- German release picture sleeve

Single by Skeeter Davis

from the album Let Me Get Close to You
- B-side: "How Much Can a Lonely Heart Stand"
- Released: January 1964
- Recorded: November 15, 1963
- Studio: RCA Victor Studio B Nashville, Tennessee, U.S.
- Genre: Country, girl group
- Label: RCA Victor
- Songwriters: Gary Geld, Peter Udell
- Producer: Chet Atkins

Skeeter Davis singles chronology
| "I Can't Stay Mad at You" (1963) | "He Says the Same Things to Me" (1964) | "Gonna Get Along Without You Now" (1963) |

= He Says the Same Things to Me =

"He Says the Same Things to Me" is a song written by Gary Geld and Peter Udell. It was recorded by American country artist, Skeeter Davis in 1963.

"He Says the Same Things to Me" was recorded at the RCA Victor Studio in Nashville, Tennessee, United States on November 15, 1963, precisely one week before the assassination of U.S. President John F. Kennedy. The song peaked at number seventeen on the Country Singles chart and later in the year, the single was issued onto Davis' studio album, Let Me Get Close to You.

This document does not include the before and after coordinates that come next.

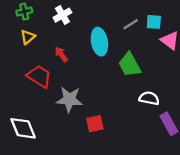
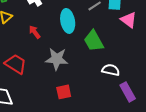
red trapezoid: (39, 76) -> (16, 64), moved
gray star: (69, 99) -> (57, 59), moved

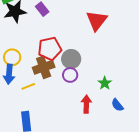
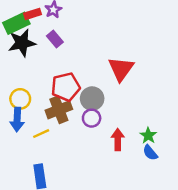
red triangle: (97, 21) -> (121, 69), moved
green star: (105, 83) -> (148, 136), moved
red arrow: (86, 104) -> (118, 140), moved

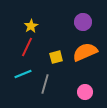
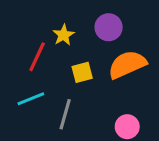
purple circle: (83, 22) -> (109, 27), moved
yellow star: (31, 26) -> (63, 35), moved

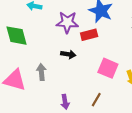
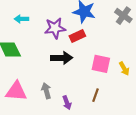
black arrow: (68, 54) -> (62, 58), size x1.5
gray arrow: (41, 72) -> (46, 91), moved

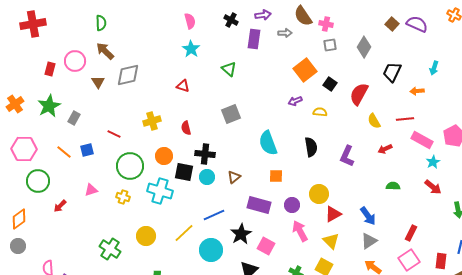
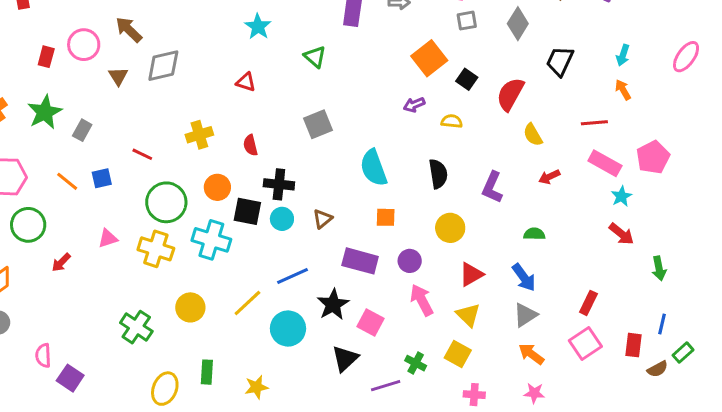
orange arrow: (417, 91) -> (623, 90), moved, turned 64
red line: (405, 119) -> (594, 123), moved
green semicircle: (393, 186) -> (534, 234), moved
yellow circle: (319, 194) -> (450, 228), moved
yellow cross: (123, 197) -> (156, 249), size x1.6

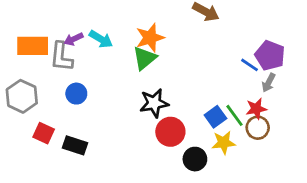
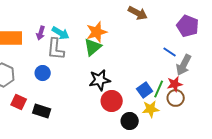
purple arrow: (74, 39) -> (41, 33), turned -48
purple pentagon: (270, 55) -> (188, 26), moved
gray L-shape: (61, 57) -> (56, 49), moved
gray arrow: (269, 83) -> (184, 65), size x1.5
green line: (234, 115) -> (159, 89), turned 60

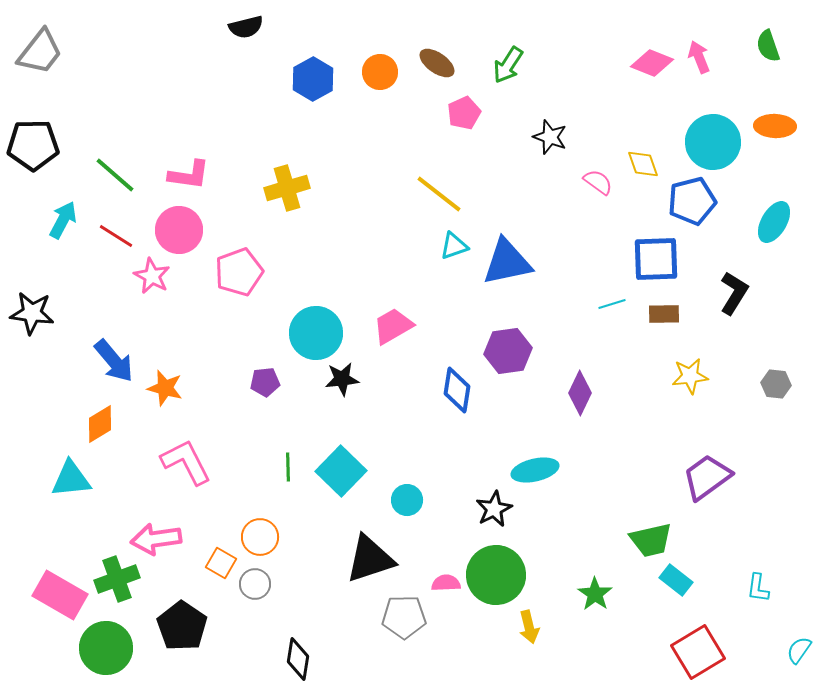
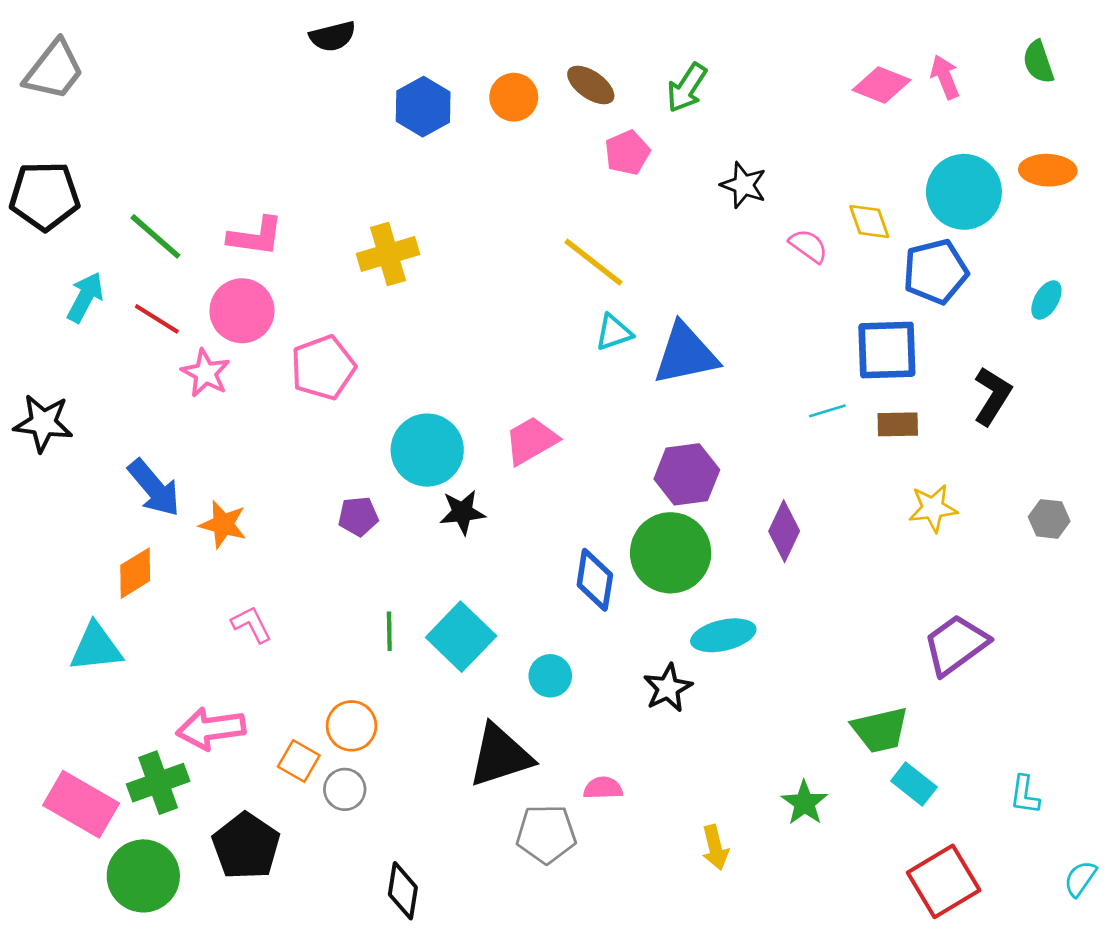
cyan ellipse: (774, 222) -> (1046, 300), size x0.7
blue diamond: (457, 390) -> (595, 580), moved
pink L-shape: (186, 462) -> (251, 624), size x0.6
green circle: (496, 575) -> (671, 553), moved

The session was produced by Chet Atkins. The song was released as a single the following year (January 1964), serving as the follow-up to Davis' major country pop crossover hit, "I Can't Stay Mad at You". The single also reached the Billboard Hot 100, however it peaked outside the top-forty at number forty-seven. In addition, the single reached number fifteen on the Hot Adult Contemporary Tracks chart, becoming Davis' second entry on that chart.

== Chart performance ==

| Chart (1964) | Peak position |
|---|---|
| U.S. Billboard Hot C&W Sides | 17 |
| U.S. Billboard Hot 100 Singles | 47 |
| U.S. Billboard Easy Listening Singles | 15 |

==Appearances in media==
- In the film The Devil All the Time, this song plays on Tecumseh's jukebox as Deputy Lee Bodecker attempts to investigate the bar's back room.